▸ Data listing:
=== Section Start ===
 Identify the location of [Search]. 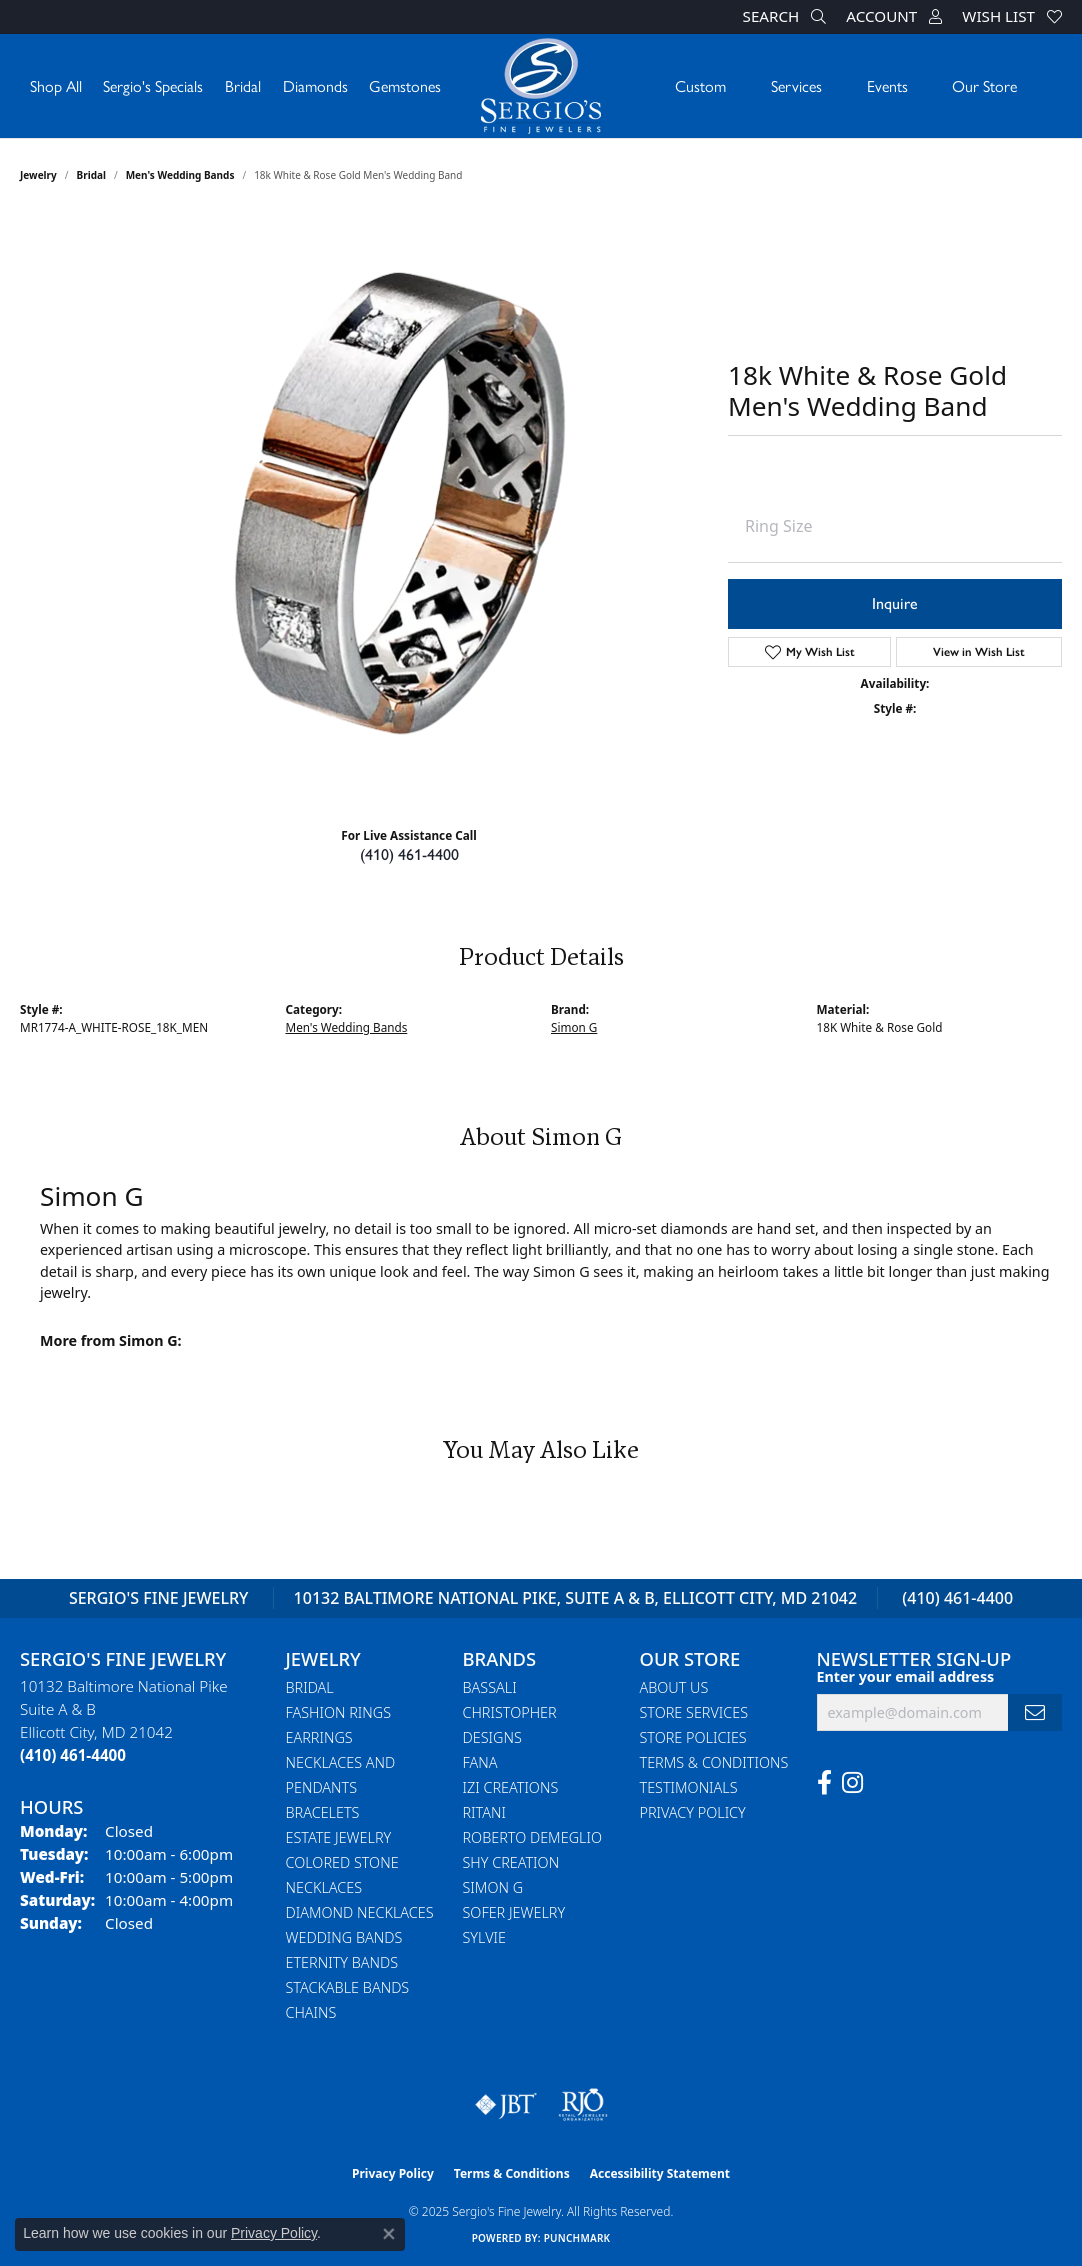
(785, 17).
=== Section End ===
=== Section Start ===
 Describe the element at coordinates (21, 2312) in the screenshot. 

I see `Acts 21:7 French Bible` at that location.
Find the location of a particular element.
=== Section End ===
▸ Task item:
Could you restate, word for word, the lines above from the one with "Describe the element" to the one with "Find the location of a particular element.", both included?

▸ Response area:
 Describe the element at coordinates (21, 2312) in the screenshot. 

I see `Acts 21:7 French Bible` at that location.
Find the location of a particular element.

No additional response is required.